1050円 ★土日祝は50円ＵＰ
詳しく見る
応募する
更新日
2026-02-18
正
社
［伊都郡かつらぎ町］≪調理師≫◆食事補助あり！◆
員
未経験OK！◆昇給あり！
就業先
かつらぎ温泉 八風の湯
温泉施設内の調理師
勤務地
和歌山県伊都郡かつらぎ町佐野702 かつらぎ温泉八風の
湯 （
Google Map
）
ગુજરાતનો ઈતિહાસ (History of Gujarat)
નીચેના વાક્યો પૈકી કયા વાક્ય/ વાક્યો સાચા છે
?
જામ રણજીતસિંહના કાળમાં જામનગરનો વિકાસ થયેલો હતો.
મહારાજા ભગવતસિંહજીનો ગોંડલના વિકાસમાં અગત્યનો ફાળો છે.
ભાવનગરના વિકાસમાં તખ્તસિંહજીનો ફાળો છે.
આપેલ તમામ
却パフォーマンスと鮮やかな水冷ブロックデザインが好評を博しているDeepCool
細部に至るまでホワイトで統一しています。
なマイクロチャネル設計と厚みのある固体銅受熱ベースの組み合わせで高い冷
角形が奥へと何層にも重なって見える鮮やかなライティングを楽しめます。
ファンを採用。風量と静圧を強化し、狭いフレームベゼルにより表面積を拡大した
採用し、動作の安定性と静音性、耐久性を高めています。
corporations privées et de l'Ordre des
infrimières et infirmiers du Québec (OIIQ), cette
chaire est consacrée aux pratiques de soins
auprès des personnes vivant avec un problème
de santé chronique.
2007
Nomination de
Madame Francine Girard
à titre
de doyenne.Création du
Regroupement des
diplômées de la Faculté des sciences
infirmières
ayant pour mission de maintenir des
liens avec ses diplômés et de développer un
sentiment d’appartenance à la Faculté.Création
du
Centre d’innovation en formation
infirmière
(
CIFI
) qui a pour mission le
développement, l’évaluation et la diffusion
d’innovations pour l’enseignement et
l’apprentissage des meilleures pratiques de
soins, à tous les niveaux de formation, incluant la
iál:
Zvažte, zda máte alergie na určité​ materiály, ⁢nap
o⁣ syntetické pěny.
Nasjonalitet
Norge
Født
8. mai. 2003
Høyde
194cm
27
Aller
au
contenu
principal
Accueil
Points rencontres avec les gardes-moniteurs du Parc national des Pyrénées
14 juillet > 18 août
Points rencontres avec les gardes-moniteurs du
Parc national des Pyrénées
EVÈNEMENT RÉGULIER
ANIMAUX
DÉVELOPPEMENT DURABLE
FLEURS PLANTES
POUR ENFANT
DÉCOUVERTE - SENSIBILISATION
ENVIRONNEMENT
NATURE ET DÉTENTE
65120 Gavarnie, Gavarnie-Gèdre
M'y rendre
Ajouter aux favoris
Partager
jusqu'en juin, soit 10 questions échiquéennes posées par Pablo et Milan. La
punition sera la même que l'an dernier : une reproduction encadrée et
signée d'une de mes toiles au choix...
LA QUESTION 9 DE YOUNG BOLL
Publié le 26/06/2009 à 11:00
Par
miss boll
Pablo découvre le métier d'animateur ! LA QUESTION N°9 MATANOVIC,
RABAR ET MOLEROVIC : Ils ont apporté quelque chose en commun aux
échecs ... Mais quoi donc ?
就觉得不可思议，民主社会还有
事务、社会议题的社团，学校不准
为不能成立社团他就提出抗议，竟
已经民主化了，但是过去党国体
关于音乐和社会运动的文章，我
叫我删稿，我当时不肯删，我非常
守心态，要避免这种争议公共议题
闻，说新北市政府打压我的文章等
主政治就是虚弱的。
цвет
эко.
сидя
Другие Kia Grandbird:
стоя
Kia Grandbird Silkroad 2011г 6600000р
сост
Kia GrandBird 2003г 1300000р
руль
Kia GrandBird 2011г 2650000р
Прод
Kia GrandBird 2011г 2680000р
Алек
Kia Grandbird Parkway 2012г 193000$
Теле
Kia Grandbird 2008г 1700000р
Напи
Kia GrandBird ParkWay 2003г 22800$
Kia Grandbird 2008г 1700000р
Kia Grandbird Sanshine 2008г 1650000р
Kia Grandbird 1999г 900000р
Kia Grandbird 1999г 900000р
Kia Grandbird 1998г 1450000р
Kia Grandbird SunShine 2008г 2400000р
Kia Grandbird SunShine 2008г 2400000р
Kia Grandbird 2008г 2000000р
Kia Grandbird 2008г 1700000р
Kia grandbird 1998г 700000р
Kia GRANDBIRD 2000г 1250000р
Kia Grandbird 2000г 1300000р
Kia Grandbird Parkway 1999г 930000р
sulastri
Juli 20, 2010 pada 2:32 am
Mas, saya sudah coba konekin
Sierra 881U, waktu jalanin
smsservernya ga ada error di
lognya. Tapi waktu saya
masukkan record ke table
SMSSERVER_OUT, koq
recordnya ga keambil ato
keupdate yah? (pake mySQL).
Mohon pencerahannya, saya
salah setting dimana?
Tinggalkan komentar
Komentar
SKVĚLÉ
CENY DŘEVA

★ ★ ★

## TASK PROMPT
Out of the records, collect only those lines that contain the string "moniteurs".

## YOUR SOLUTION
Points rencontres avec les gardes-moniteurs du Parc national des Pyrénées
Points rencontres avec les gardes-moniteurs du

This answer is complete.